The elaboration of the polyhedral model resulted from a paradigm shift in program analysis: instead of reasoning at the level of statements, this model deals with instances, i.e., execution of statements. The resulting increased precision is paid for by having to deal with very large or even infinite sets. This is only possible in extension, as sets of solutions of systems of constraints. These constraints are usually taken as affine inequalities, both because they fit well with the structure of for loops, and because they are the subject of a rich mathematical theory. Hence instance sets, dependences, memory footprints, schedules are all modeled as Z-polyhedra: sets of points with integer coordinates inside polyhedra.
This talk reviews some of the algorithms for the manipulation of polyhedra, lattices and Z-polyhedra, including the emptiness test, minimization and maximization, scanning, counting, their complexity and possible approximations. It then discusses some recent advances in the manipulation of constraints systems: SMT solvers, quantifier elimination and polynomial solvers.
Automatic and semi-automatic program optimization by means of loop transformations is a critical step in the quest of better program performance. Be it for multi-core CPUs, GPUs or FPGAs, complex sequences of loop transformations are often required to expose parallelism (both coarse-grain and fine-grain) and improve data locality (for instance via loop tiling). The ability to encompass a large set of program transformations into a single, well understood optimization problem is one of the strongest asset of the polyhedral compilation model. In the polyhedral model, sequence of loop transformations are represented with a schedule of each dynamic instance of individual statements of a loop nest.
This course covers how traditional textbook loop transformations can be represented in the polyhedral model, and how semi-automated transformation techniques can be implemented using partially specified schedules. The algorithmic foundations of automatic scheduling in the polyhedral model using (Parametric) Integer Linear Programs are presented, building up from Feautrier’s original results on effective scheduling in the polyhedral model, to the latest results in building and optimizing on the set of all semantics-preserving affine schedules. We also cover some of the most popular polyhedral scheduling algorithms designed in the past two decades.
In the first part of this course, we explain how to model polyhedral analysis tasks using a higher level of abstraction in terms of sets and relations of named integer tuples. In particular, we show how to describe constraints of these sets and relations in first-order logic, with special attention to Presburger arithmetic. We present an overview of the available operations, the tools that support them, and examples of how to use these operations to perform polyhedral code analysis.

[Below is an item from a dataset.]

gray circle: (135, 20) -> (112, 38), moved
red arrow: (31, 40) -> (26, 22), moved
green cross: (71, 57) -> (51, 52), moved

In the second part, we delve into the internal representation and explain how some of the available operations are implemented. This set of operations includes low-level set operations and weighted counting. In these descriptions, we mainly focus on algorithms implemented in the libraries isl and barvinok.
Abstract interpretation is a general theory of the approximation of semantics that eases the systematic development of static analyzers that are approximate, sound by construction, and achieve a predefined cost versus precision trade-off. This course presents an introduction to abstract interpretation and its application to the automatic inference of numeric invariants of programs. A static analysis by abstract interpretation is parametrized by abstract domains, which correspond to a choice of properties of interest (semantic choice) together with effective data-structures and algorithms to manipulate them in a computer (algorithmic choice).
After presenting the generic construction of a static analyzer, we present several numeric abstract domains, including the classic polyhedra domain as well as more recent proposals that achieve different cost/precision trade-offs: restrictions, such as octagons and template polyhedra, and extensions, such as interval polyhedra. We discuss in details the operations that are specific to abstract interpretation (such as the widening) and distinguish polyhedral abstract domains from other polyhedral methods. If time permits, we will discuss the challenges in applying these abstract domains to the semantics of the actual numeric data-types employed by programs, such as machine integers and floating-point numbers. We may alternatively (or additionally) discuss our experience building Astrée, an industrial static analyzer that checks for the absence of run-time error in critical embedded C software.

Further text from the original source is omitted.